TASK TO COMPLETE >> Look through the listing for the word "identiteta". Copy each line that has it.

EXCERPTED DATA >>
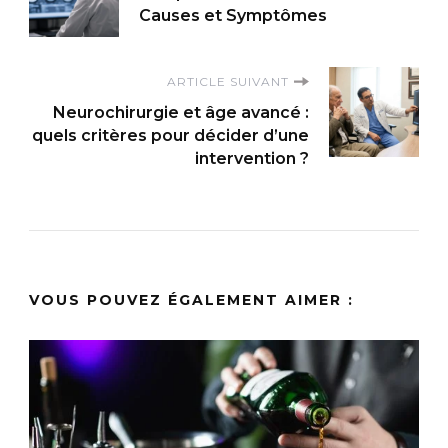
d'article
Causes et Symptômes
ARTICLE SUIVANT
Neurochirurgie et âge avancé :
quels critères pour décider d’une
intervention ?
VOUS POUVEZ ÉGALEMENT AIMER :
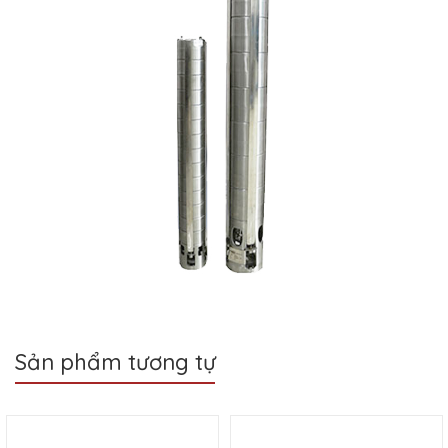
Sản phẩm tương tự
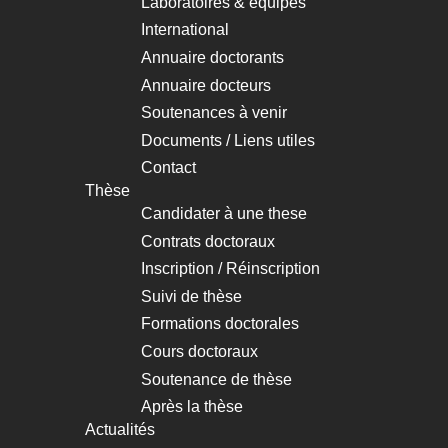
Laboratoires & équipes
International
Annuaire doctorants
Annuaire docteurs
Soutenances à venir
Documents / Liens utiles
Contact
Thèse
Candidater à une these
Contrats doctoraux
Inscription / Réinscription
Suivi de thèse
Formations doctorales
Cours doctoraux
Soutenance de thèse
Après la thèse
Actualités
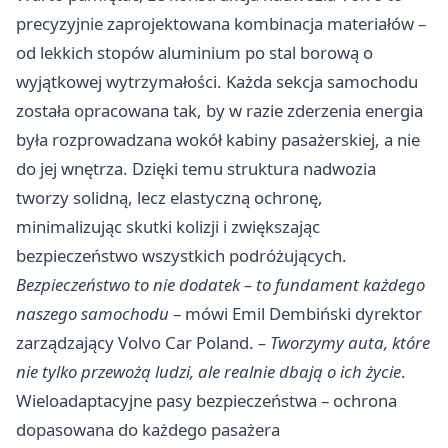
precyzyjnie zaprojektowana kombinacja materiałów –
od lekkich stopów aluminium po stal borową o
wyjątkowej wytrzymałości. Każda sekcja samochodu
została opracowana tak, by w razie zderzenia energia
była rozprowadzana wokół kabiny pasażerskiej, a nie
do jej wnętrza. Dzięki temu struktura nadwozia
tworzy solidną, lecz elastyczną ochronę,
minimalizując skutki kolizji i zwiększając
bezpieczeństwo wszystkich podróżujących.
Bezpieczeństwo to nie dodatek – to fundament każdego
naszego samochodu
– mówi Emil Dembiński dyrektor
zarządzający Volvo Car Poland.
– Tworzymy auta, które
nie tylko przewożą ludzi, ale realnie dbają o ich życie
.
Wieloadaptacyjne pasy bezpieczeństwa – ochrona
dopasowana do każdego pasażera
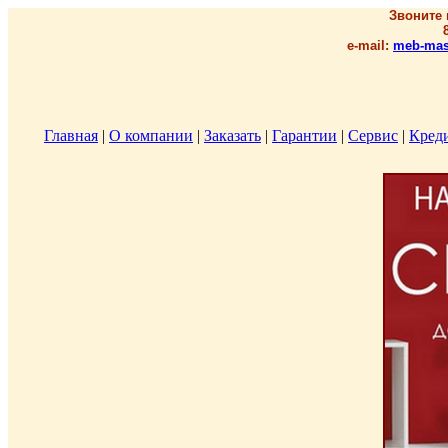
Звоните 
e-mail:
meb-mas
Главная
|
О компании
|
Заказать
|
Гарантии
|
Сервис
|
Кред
---
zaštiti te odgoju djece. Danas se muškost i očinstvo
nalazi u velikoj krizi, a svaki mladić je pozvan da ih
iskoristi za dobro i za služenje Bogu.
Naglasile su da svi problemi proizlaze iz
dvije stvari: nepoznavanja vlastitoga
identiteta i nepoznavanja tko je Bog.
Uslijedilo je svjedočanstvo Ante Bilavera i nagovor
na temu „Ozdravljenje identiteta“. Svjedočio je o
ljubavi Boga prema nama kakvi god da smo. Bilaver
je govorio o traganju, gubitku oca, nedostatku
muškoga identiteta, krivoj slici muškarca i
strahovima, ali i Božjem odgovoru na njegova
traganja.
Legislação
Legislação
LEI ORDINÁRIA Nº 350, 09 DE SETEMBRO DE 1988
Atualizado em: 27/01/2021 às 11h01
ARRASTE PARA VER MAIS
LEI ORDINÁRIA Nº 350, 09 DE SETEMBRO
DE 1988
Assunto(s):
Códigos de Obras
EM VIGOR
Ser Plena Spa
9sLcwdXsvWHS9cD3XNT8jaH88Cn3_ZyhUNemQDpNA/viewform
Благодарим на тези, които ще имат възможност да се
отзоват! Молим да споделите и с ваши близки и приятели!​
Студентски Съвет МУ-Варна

COMPLETED TASK >>
identiteta i nepoznavanja tko je Bog.
na temu „Ozdravljenje identiteta“. Svjedočio je o
muškoga identiteta, krivoj slici muškarca i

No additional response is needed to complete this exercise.